> _Brief_
Of the entries that follow, how many lines hold the string "pill"? Write the number and nothing more.

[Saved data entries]
____
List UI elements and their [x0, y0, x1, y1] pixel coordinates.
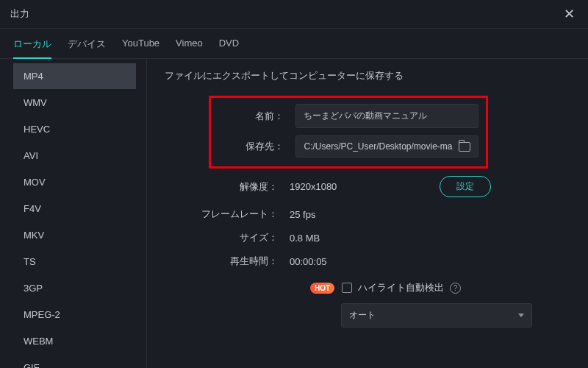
row-resolution: 解像度： 1920x1080 設定	[165, 176, 566, 197]
format-f4v[interactable]: F4V	[13, 196, 136, 222]
format-list: MP4 WMV HEVC AVI MOV F4V MKV TS 3GP MPEG…	[0, 59, 147, 368]
format-avi[interactable]: AVI	[13, 143, 136, 169]
auto-detect-checkbox[interactable]	[342, 283, 352, 293]
row-auto-detect: HOT ハイライト自動検出 ?	[165, 281, 566, 294]
size-label: サイズ：	[165, 231, 290, 244]
folder-icon[interactable]	[459, 142, 470, 152]
tab-vimeo[interactable]: Vimeo	[176, 38, 203, 58]
dest-label: 保存先：	[218, 140, 295, 153]
help-icon[interactable]: ?	[450, 283, 461, 294]
tab-device[interactable]: デバイス	[68, 38, 106, 58]
auto-detect-label: ハイライト自動検出	[358, 281, 444, 294]
resolution-label: 解像度：	[165, 180, 290, 194]
format-hevc[interactable]: HEVC	[13, 116, 136, 142]
name-value: ちーまどパパの動画マニュアル	[304, 110, 427, 121]
framerate-value: 25 fps	[290, 209, 315, 220]
auto-detect-select[interactable]: オート	[341, 303, 532, 328]
format-wmv[interactable]: WMV	[13, 90, 136, 116]
name-label: 名前：	[218, 110, 295, 123]
row-name: 名前： ちーまどパパの動画マニュアル	[218, 104, 478, 128]
highlight-box: 名前： ちーまどパパの動画マニュアル 保存先： C:/Users/PC_User…	[209, 96, 488, 169]
size-value: 0.8 MB	[290, 233, 320, 244]
tabs: ローカル デバイス YouTube Vimeo DVD	[0, 29, 588, 59]
resolution-value: 1920x1080	[290, 181, 337, 192]
titlebar: 出力 ✕	[0, 0, 588, 29]
row-framerate: フレームレート： 25 fps	[165, 208, 566, 221]
format-webm[interactable]: WEBM	[13, 328, 136, 354]
close-icon[interactable]: ✕	[561, 6, 578, 22]
format-mkv[interactable]: MKV	[13, 222, 136, 248]
tab-dvd[interactable]: DVD	[219, 38, 239, 58]
tab-youtube[interactable]: YouTube	[122, 38, 159, 58]
dest-value: C:/Users/PC_User/Desktop/movie-manual.f	[304, 141, 453, 152]
main-panel: ファイルにエクスポートしてコンピューターに保存する 名前： ちーまどパパの動画マ…	[147, 59, 588, 368]
format-mpeg2[interactable]: MPEG-2	[13, 302, 136, 328]
duration-label: 再生時間：	[165, 255, 290, 268]
body: MP4 WMV HEVC AVI MOV F4V MKV TS 3GP MPEG…	[0, 59, 588, 368]
format-mov[interactable]: MOV	[13, 169, 136, 195]
name-input[interactable]: ちーまどパパの動画マニュアル	[295, 104, 478, 128]
row-select: オート	[165, 303, 566, 328]
chevron-down-icon	[518, 314, 524, 317]
format-mp4[interactable]: MP4	[13, 63, 136, 89]
section-title: ファイルにエクスポートしてコンピューターに保存する	[165, 69, 566, 82]
format-3gp[interactable]: 3GP	[13, 275, 136, 301]
format-ts[interactable]: TS	[13, 249, 136, 275]
framerate-label: フレームレート：	[165, 208, 290, 221]
row-dest: 保存先： C:/Users/PC_User/Desktop/movie-manu…	[218, 135, 478, 158]
window-title: 出力	[10, 7, 29, 21]
hot-badge: HOT	[310, 283, 334, 294]
row-duration: 再生時間： 00:00:05	[165, 255, 566, 268]
dest-input[interactable]: C:/Users/PC_User/Desktop/movie-manual.f	[295, 135, 478, 158]
duration-value: 00:00:05	[290, 256, 327, 267]
row-size: サイズ： 0.8 MB	[165, 231, 566, 244]
select-value: オート	[349, 309, 376, 322]
settings-button[interactable]: 設定	[440, 176, 491, 197]
tab-local[interactable]: ローカル	[13, 38, 51, 58]
format-gif[interactable]: GIF	[13, 355, 136, 368]
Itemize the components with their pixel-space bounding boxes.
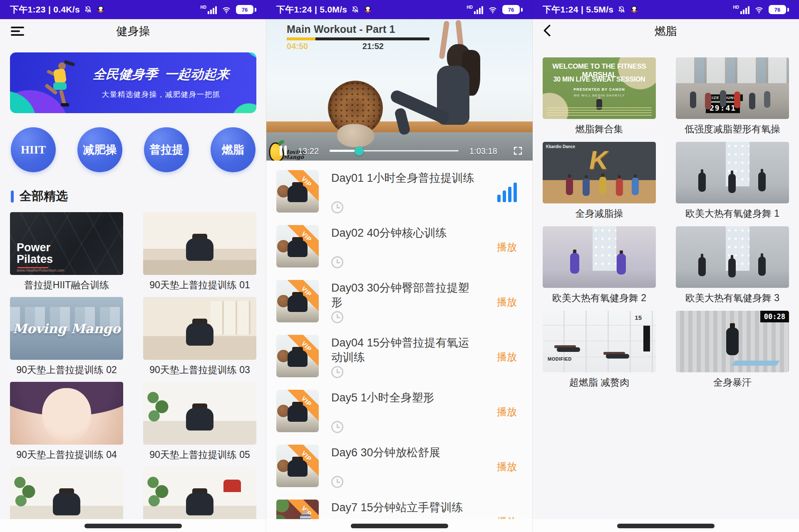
episode-title: Day6 30分钟放松舒展	[331, 445, 477, 460]
qq-app-icon	[96, 5, 105, 14]
thumb-timer-label: CIZE BOUNCE	[706, 94, 743, 101]
back-icon[interactable]	[543, 24, 556, 37]
vip-ribbon: VIP	[283, 170, 319, 206]
category-button[interactable]: 减肥操	[77, 127, 122, 172]
episode-info: Day01 1小时全身普拉提训练	[331, 170, 477, 214]
vip-ribbon: VIP	[283, 335, 319, 371]
category-button[interactable]: 燃脂	[211, 127, 256, 172]
hd-label: HD	[467, 5, 473, 10]
status-right-icons: HD 76	[201, 5, 256, 14]
video-card[interactable]: CIZE BOUNCE 29:41 低强度减脂塑形有氧操	[676, 57, 789, 136]
video-card[interactable]: 90天垫上普拉提训练 03	[143, 297, 256, 376]
play-button[interactable]: 播放	[497, 350, 517, 364]
workout-times: 04:50 21:52	[287, 42, 429, 52]
video-thumbnail	[676, 142, 789, 203]
video-caption: 90天垫上普拉提训练 02	[10, 364, 123, 376]
mute-icon	[617, 5, 626, 14]
video-caption: 欧美大热有氧健身舞 3	[676, 292, 789, 304]
play-button[interactable]: 播放	[497, 405, 517, 418]
menu-icon[interactable]	[11, 27, 24, 36]
play-button[interactable]: 播放	[497, 295, 517, 309]
burn-gesture-pill[interactable]	[617, 524, 715, 528]
pause-icon[interactable]	[280, 146, 287, 156]
video-card[interactable]: 欧美大热有氧健身舞 2	[543, 226, 656, 304]
episode-row[interactable]: VIP Day01 1小时全身普拉提训练	[266, 165, 533, 220]
video-caption: 欧美大热有氧健身舞 1	[676, 207, 789, 220]
video-card[interactable]: 90天垫上普拉提训练 01	[143, 212, 256, 292]
mute-icon	[351, 5, 360, 14]
vip-label: VIP	[283, 335, 319, 369]
video-thumbnail: Kkardio Dance K	[543, 142, 656, 203]
episode-title: Day7 15分钟站立手臂训练	[331, 500, 477, 515]
workout-progress-bar	[287, 37, 429, 40]
video-card[interactable]: 欧美大热有氧健身舞 3	[676, 226, 789, 304]
video-card[interactable]: 00:28 全身暴汗	[676, 311, 789, 389]
vip-ribbon: VIP	[283, 390, 319, 426]
video-thumbnail: CIZE BOUNCE 29:41	[676, 57, 789, 119]
episode-info: Day02 40分钟核心训练	[331, 225, 477, 269]
play-button[interactable]: 播放	[497, 240, 517, 254]
video-card[interactable]: 90天垫上普拉提训练 04	[10, 382, 123, 461]
seek-slider[interactable]	[330, 150, 459, 151]
episode-thumbnail: VIP	[276, 390, 319, 432]
episode-action: 播放	[477, 405, 523, 418]
episode-action: 播放	[477, 460, 523, 473]
video-card[interactable]: MODIFIED 15 超燃脂 减赘肉	[543, 311, 656, 389]
video-card[interactable]: Moving Mango 90天垫上普拉提训练 02	[10, 297, 123, 376]
player-gesture-pill[interactable]	[351, 524, 448, 528]
battery-nub	[255, 8, 256, 12]
clock-icon	[331, 201, 343, 213]
thumb-text-1: MODIFIED	[548, 356, 572, 361]
seek-knob[interactable]	[355, 146, 364, 156]
page-title: 燃脂	[655, 24, 677, 39]
video-caption: 90天垫上普拉提训练 03	[143, 364, 256, 376]
status-time: 下午1:23 | 0.4K/s	[10, 4, 80, 15]
fullscreen-icon[interactable]	[513, 146, 523, 156]
episode-title: Day5 1小时全身塑形	[331, 391, 477, 405]
episode-info: Day5 1小时全身塑形	[331, 390, 477, 434]
battery-nub	[521, 8, 523, 12]
thumb-text-2: K	[587, 145, 610, 175]
video-thumbnail	[543, 226, 656, 288]
home-gesture-pill[interactable]	[84, 524, 182, 528]
clock-icon	[331, 421, 343, 433]
clock-icon	[331, 256, 343, 268]
play-button[interactable]: 播放	[497, 460, 517, 473]
video-player[interactable]: Main Workout - Part 1 04:50 21:52 Moving…	[266, 19, 533, 161]
category-button[interactable]: 普拉提	[144, 127, 189, 172]
episode-info: Day04 15分钟普拉提有氧运动训练	[331, 335, 477, 379]
episode-row[interactable]: VIP Day5 1小时全身塑形 播放	[266, 384, 533, 439]
wifi-icon	[488, 5, 498, 14]
qq-app-icon	[630, 5, 639, 14]
video-card[interactable]: Power Pilates www.HeatherRobertson.com 普…	[10, 212, 123, 292]
episode-row[interactable]: VIP Day03 30分钟臀部普拉提塑形 播放	[266, 275, 533, 329]
battery-icon: 76	[769, 5, 786, 14]
app-bar: 燃脂	[533, 19, 799, 43]
screen-player: 下午1:24 | 5.0M/s HD 76 Main Workout - Par…	[266, 0, 533, 532]
current-time: 13:22	[298, 146, 319, 156]
episode-thumbnail: VIP	[276, 225, 319, 267]
video-thumbnail	[143, 382, 256, 445]
promo-banner[interactable]: 全民健身季 一起动起来 大量精选健身操，减肥健身一把抓	[10, 52, 256, 113]
video-card[interactable]: 90天垫上普拉提训练 05	[143, 382, 256, 461]
video-card[interactable]: 欧美大热有氧健身舞 1	[676, 142, 789, 220]
category-button[interactable]: HIIT	[11, 127, 56, 172]
episode-action: 播放	[477, 350, 523, 364]
episode-row[interactable]: VIP Day02 40分钟核心训练 播放	[266, 220, 533, 275]
episode-row[interactable]: VIP Day04 15分钟普拉提有氧运动训练 播放	[266, 329, 533, 384]
qq-app-icon	[363, 5, 372, 14]
clock-icon	[331, 311, 343, 323]
video-caption: 欧美大热有氧健身舞 2	[543, 292, 656, 304]
thumb-text-3: PRESENTED BY CANON	[545, 87, 653, 92]
cell-signal-icon: HD	[733, 5, 749, 14]
playing-equalizer-icon	[497, 182, 517, 202]
video-thumbnail: Moving Mango	[10, 297, 123, 360]
video-card[interactable]: WELCOME TO THE FITNESS MARSHAL 30 MIN LI…	[543, 57, 656, 136]
episode-action: 播放	[477, 295, 523, 309]
episode-row[interactable]: VIP Day6 30分钟放松舒展 播放	[266, 439, 533, 494]
thumb-text-1: Power	[17, 241, 50, 254]
episode-thumbnail: VIP	[276, 445, 319, 487]
episode-action: 播放	[477, 240, 523, 254]
thumb-subtext: www.HeatherRobertson.com	[17, 268, 65, 272]
video-card[interactable]: Kkardio Dance K 全身减脂操	[543, 142, 656, 220]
____
> _Exercise answer_
3